What should you do if someone you know is assaulted?
- Be supportive and nonjudgmental. Be a good listener and allow the person to talk about the assault. Offer reassurance and help the person to feel in control by allowing her or him to make the necessary decisions.
- Encourage and assist the person in seeking medical attention. A volunteer is available to accompany the individual to the emergency room of the hospital.
- Encourage the person to report the crime to the police. Remember, however, that the decision belongs to the person who has been assaulted. Your role is to support and encourage. A volunteer is available to accompany her or him to the police station.
- If the assailant is a member of the college community, encourage the individual to file charges on campus through the Title IX office. Established grievance procedures are discussed in detail in the Monmouth College Scots’ Guide.
- Be aware that victims of sexual assault often experience long-lasting emotional trauma. Symptoms may include calm, hysteria, anxiety, anger, shame and fear. Victims of acquaintance rape may experience especially intense feelings of shame, guilt, betrayal, loss of confidence in their own judgment and inability to trust. Recognize these as normal reactions. Continue to be supportive.

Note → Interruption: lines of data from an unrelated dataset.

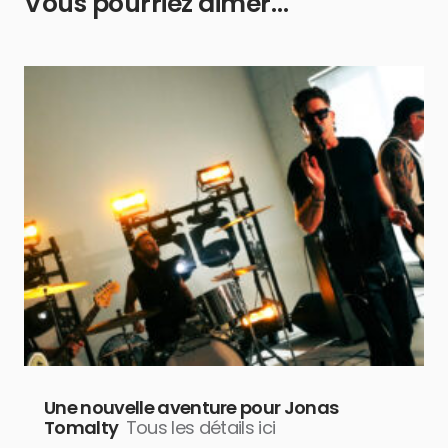
Vous pourriez aimer…
Une nouvelle aventure pour Jonas
Tomalty
Tous les détails ici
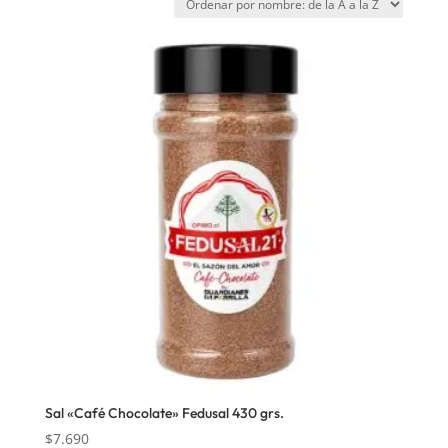
Sal «Café Chocolate» Fedusal 430 grs.
$
7.690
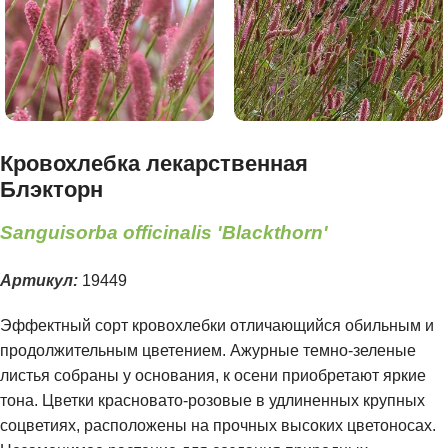
Кровохлебка лекарственная
Блэкторн
Sanguisorba officinalis 'Blackthorn'
Артикул:
19449
Эффектный сорт кровохлебки отличающийся обильным и
продолжительным цветением. Ажурные темно-зеленые
листья собраны у основания, к осени приобретают яркие
тона. Цветки красновато-розовые в удлиненных крупных
соцветиях, расположены на прочных высоких цветоносах.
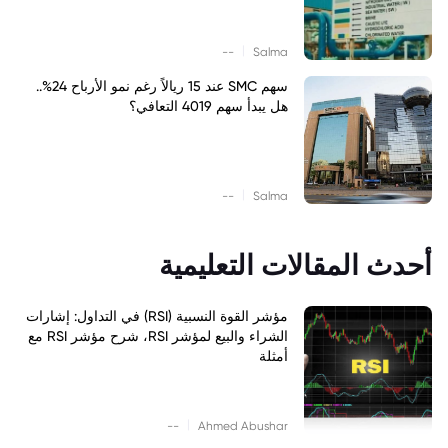
|
--
Salma
سهم SMC عند 15 ريالاً رغم نمو الأرباح 24%..
هل يبدأ سهم 4019 التعافي؟
|
--
Salma
أحدث المقالات التعليمية
مؤشر القوة النسبية (RSI) في التداول: إشارات
الشراء والبيع لمؤشر RSI، شرح مؤشر RSI مع
أمثلة
|
--
Ahmed Abushar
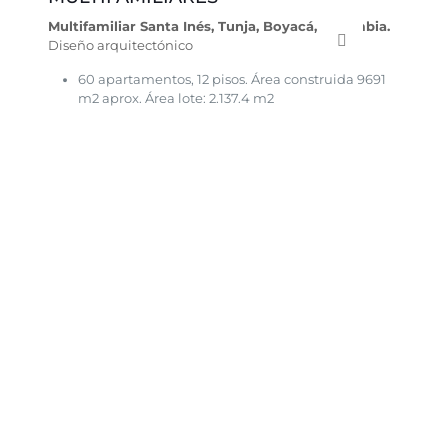
Multifamiliar Santa Inés, Tunja, Boyacá, Colombia.
Diseño arquitectónico
60 apartamentos, 12 pisos. Área construida 9691
m2 aprox. Área lote: 2.137.4 m2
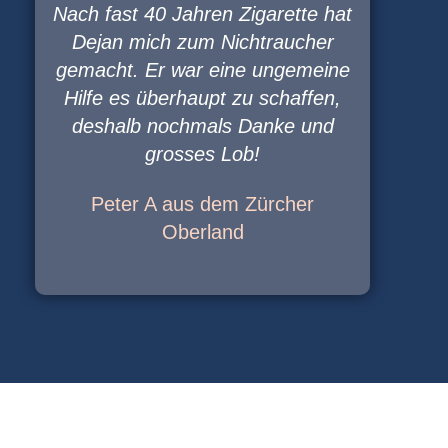
Nach fast 40 Jahren Zigarette hat
Dejan mich zum Nichtraucher
gemacht. Er war eine ungemeine
Hilfe es überhaupt zu schaffen,
deshalb nochmals Danke und
grosses Lob!
Peter A aus dem Zürcher
Oberland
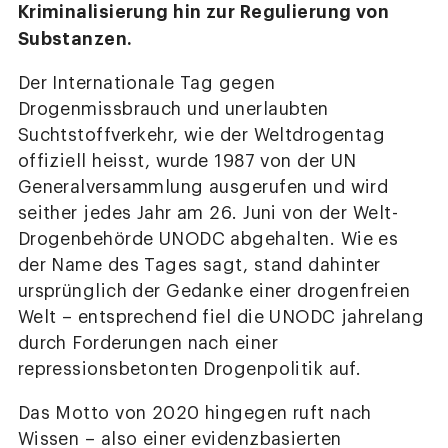
Kriminalisierung hin zur Regulierung von
Substanzen.
Der Internationale Tag gegen
Drogenmissbrauch und unerlaubten
Suchtstoffverkehr, wie der Weltdrogentag
offiziell heisst, wurde 1987 von der UN
Generalversammlung ausgerufen und wird
seither jedes Jahr am 26. Juni von der Welt-
Drogenbehörde UNODC abgehalten. Wie es
der Name des Tages sagt, stand dahinter
ursprünglich der Gedanke einer drogenfreien
Welt – entsprechend fiel die UNODC jahrelang
durch Forderungen nach einer
repressionsbetonten Drogenpolitik auf.
Das Motto von 2020 hingegen ruft nach
Wissen – also einer evidenzbasierten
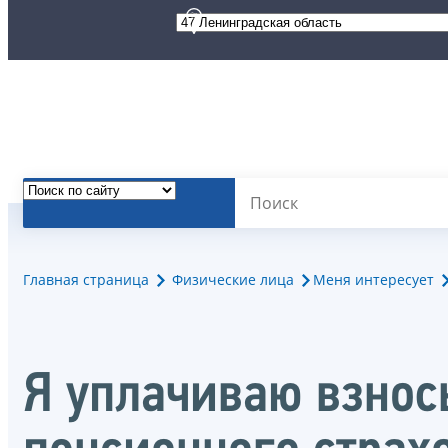
Главная страница
Физические лица
Меня интересует
Я уплачиваю взнос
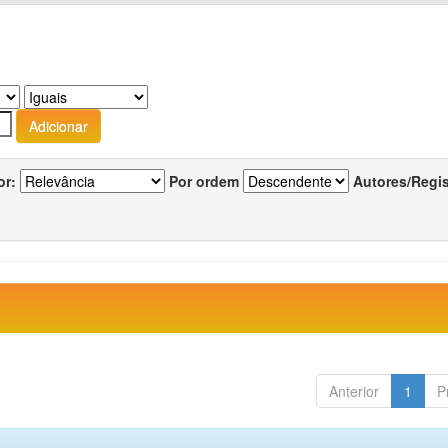
or:
Por ordem
Autores/Regi
Anterior
1
P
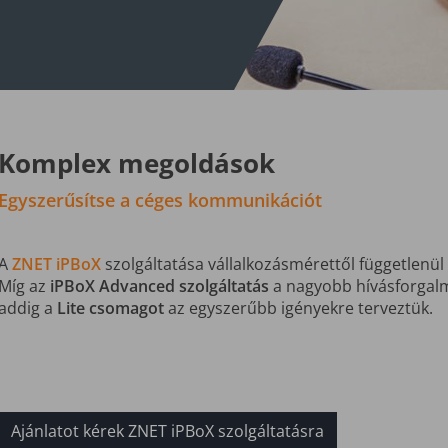
Komplex megoldások
Egyszerűsítse a céges kommunikációt
A
ZNET iPBoX
szolgáltatása vállalkozásmérettől függetlenül
Míg az
iPBoX Advanced szolgáltatás
a nagyobb hívásforgalma
addig a
Lite csomagot
az egyszerűbb igényekre terveztük.
Ajánlatot kérek ZNET iPBoX szolgáltatásra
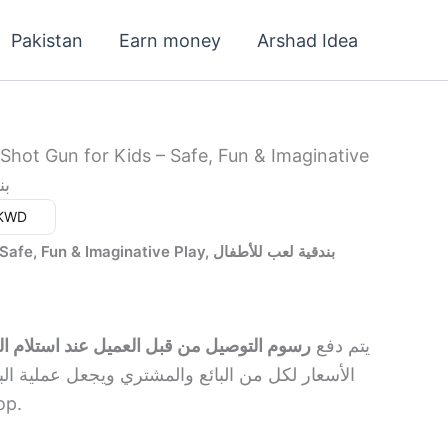
urrent
Pakistan
Earn money
Arshad Idea
rice
:
1.900 د.ك.
Shot Gun for Kids – Safe, Fun & Imaginative
بن
ar (د.ك) - KWD
Toy Shot Gun for Kids – Safe, Fun & Imaginative Play, بندقية لعب للأطفال
يتم دفع
رسوم التوصيل من قبل العميل عند استلام ا
الأسعار لكل من البائع والمشتري ويجعل عملية الب
shop.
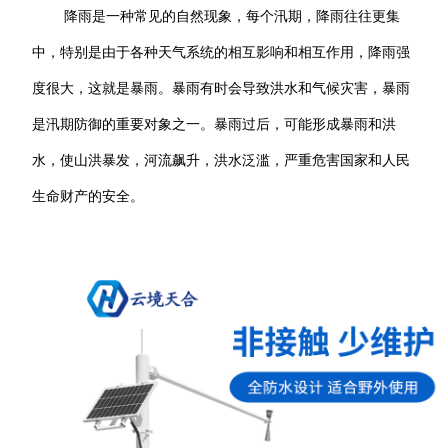
降雨是一种常见的自然现象，每个汛期，降雨往往更集
中，特别是由于各种天气系统的相互影响和相互作用，降雨强
度很大，这就是暴雨。暴雨有时会导致洪水和气候灾害
，
暴雨
是汛期防御的重要对象之一。暴雨过后，可能形成暴雨和洪
水，使山洪暴发，河流飙升，洪水泛滥，严重危害国家和人民
生命财产的安全。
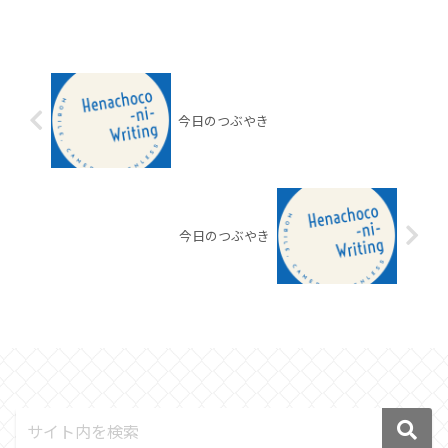
今日のつぶやき
今日のつぶやき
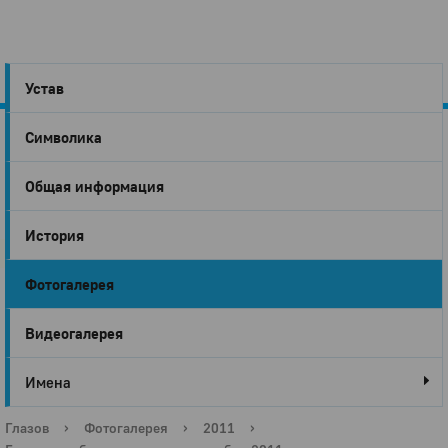
Устав
Символика
Город
Общая информация
Глазов
История
Фотогалерея
Видеогалерея
Имена
Глазов
›
Фотогалерея
›
2011
›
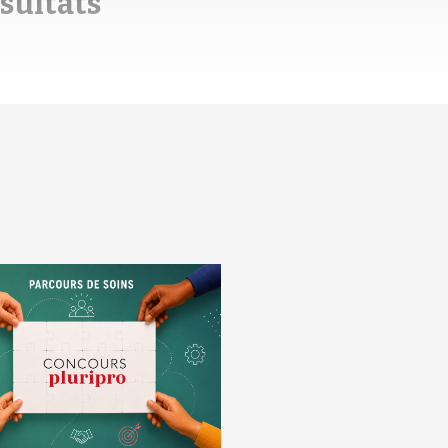
ésultats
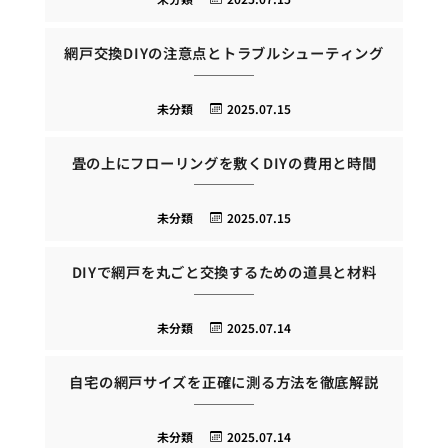
網戸交換DIYの注意点とトラブルシューティング
未分類
2025.07.15
畳の上にフローリングを敷くDIYの費用と時間
未分類
2025.07.15
DIYで網戸を丸ごと交換するための道具と材料
未分類
2025.07.14
自宅の網戸サイズを正確に測る方法を徹底解説
未分類
2025.07.14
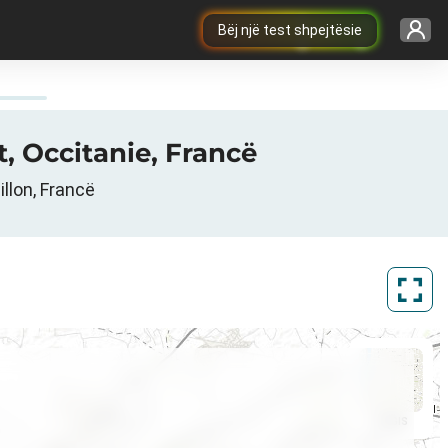
Bëj një test shpejtësie
t, Occitanie, Francë
illon, Francë
ArcGIS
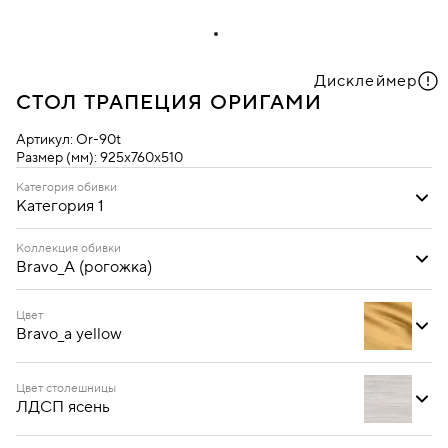
Дисклеймер
СТОЛ ТРАПЕЦИЯ ОРИГАМИ
Артикул:
Or-90t
Размер (мм):
925х760х510
Категория обивки
Категория 1
Категория 1
Категория 2
Коллекция обивки
Bravo_A (рогожка)
Bravo_A (рогожка)
Ecotex (кожзам)
Oregon (кожзам)
Цвет
Bravo_a yellow
Цвет столешницы
ЛДСП ясень
Bravo_a blue
Bravo_a cream
Bravo_a dark brown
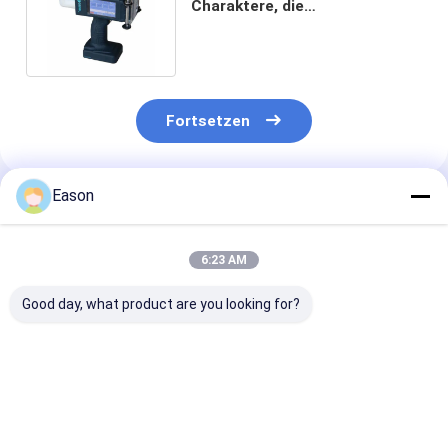
Charaktere, die
Handtintenstrahl-
Druckermaschine drucken
Fortsetzen
Eason
Empfohlene Produkte
6:23 AM
Good day, what product are you looking for?
Kompaktes Design
Unterstützung für
Kompakte Ultr
On-The-Go-Drucken
QR-Code, Barcode,
Langlebigkeit
Drahtlose
Logo-Druck Wireless
Portable Hand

- Encourage the person to contact a counselor on campus or at home.
- Recognize that assisting a victim of sexual assault brings stress into your life. Help is available to you in coping with feelings and emotional demands that you are experiencing. See the list of resources below.
Where can you find help?
Not all employees can maintain confidentiality. This includes most staff members, faculty, hall directors, head residents and resident assistants. This does not mean employees do not care about you and these issues. It does mean they may have responsibilities to the larger community that would require them to report sexual assault and other forms of misconduct. Knowing this the College has appointed the following people to maintain confidentiality. They are committed to be support persons for victims. These volunteers can provide Confidential emotional support and assistance in making decisions important to the well-being of the victim. They also are available to transport the victim to the police, hospital, or Counseling Center.
Title IX Coordinator
Room 21, Poling Hall (lower level)
Deputy Title IX Coordinator
Associate Dean of Students
Room 126 Poling Hall (main level)
On-Campus Confidential Advisors
Director of Counseling Services
Basement of Poling Hall
Basement of Poling Hall
Other important numbers to remember:
- Monmouth College Campus Safety -
- Monmouth College Counseling Service Appointments - 309-457-2114
- Domestic Violence/Sexual Assault - 309-837-5555
- Illinois Rape/Sexual Assault - 309-797-1777
- Center for Prevention of Abuse - Toll Free - 800-559-7233
- Center for Prevention of Abuse - Collect - 309-691-4111
- State’s Attorney Office - 309-734-8476
- City of Monmouth Police Department - 911 (or) 309-734-8383
Other Online Resources:
- Illinois Coalition Against Domestic Violence
- Illinois Coalition Against Sexual Assault
- Illinois Voices for Kids
- National Center for Victims of Crime
- National Coalition Against Domestic Violence
- National Domestic Violence Hotline
- Office on Violence Against Women
- Rape, Abuse & Incest National Network (RAINN)
- Child Abuse
- Girls, Inc.
Note: The information above comes from the Illinois Coalition Against Sexual Assault Quad Cities Rape/Sexual Assault Counseling Program, the Center for the Prevention of Abuse, and the Monmouth College Scots’ Guide handbook.
These definitions of sexual assault and acquaintance rape are for use within Monmouth College. They may differ from technical definitions used in law.